| Exercise requirements |
Your job with the data below is to output exactly the lines from the one holding "info@formulashopmodel.it" down to the one holding "Nessun prodotto nel carrello.", both included, and no others.

......

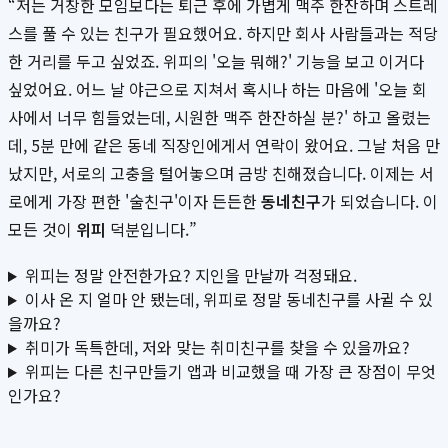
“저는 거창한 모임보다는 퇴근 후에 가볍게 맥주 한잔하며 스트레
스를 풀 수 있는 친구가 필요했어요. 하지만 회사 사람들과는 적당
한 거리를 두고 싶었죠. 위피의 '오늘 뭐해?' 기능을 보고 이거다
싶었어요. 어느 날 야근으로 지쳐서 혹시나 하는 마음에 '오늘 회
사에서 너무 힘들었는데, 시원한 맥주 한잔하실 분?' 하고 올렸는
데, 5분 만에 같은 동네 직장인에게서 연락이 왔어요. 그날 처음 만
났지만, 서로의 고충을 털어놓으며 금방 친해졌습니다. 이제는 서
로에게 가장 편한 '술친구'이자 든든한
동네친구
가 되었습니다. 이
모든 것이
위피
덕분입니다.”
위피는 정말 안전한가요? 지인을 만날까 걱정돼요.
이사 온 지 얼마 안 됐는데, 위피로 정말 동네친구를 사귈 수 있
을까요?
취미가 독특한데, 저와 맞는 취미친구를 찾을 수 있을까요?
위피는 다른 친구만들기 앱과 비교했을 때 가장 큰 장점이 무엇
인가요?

......

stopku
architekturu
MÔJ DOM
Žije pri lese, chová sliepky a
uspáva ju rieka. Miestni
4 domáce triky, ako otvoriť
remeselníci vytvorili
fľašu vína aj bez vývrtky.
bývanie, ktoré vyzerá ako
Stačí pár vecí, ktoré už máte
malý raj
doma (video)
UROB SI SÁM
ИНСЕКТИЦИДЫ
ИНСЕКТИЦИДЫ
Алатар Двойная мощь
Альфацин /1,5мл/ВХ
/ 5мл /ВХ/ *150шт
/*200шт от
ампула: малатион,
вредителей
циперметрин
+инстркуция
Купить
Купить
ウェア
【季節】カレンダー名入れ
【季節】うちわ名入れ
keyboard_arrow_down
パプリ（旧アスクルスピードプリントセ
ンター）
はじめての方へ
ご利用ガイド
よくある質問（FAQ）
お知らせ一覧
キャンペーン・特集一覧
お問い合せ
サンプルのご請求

......

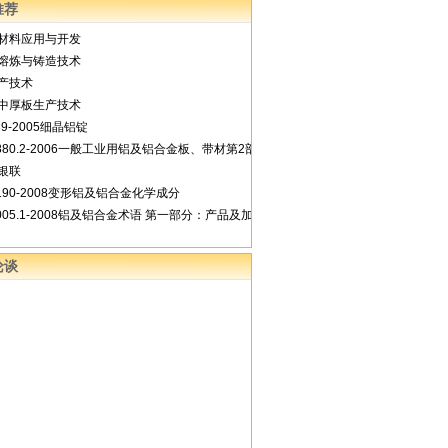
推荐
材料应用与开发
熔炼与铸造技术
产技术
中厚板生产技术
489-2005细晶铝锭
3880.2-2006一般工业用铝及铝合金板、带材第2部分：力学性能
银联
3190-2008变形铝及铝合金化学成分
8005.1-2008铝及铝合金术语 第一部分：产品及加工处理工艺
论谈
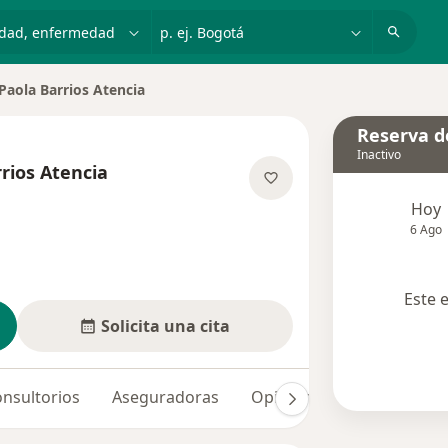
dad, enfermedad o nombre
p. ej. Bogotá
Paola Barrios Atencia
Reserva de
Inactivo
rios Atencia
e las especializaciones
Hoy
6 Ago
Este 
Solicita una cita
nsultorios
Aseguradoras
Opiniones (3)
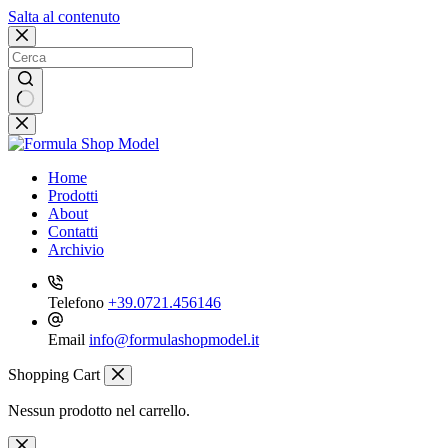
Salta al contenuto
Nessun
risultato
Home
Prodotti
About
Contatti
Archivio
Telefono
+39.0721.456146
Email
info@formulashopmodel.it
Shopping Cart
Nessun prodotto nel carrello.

......

| Output below |
info@formulashopmodel.it
Shopping Cart
Nessun prodotto nel carrello.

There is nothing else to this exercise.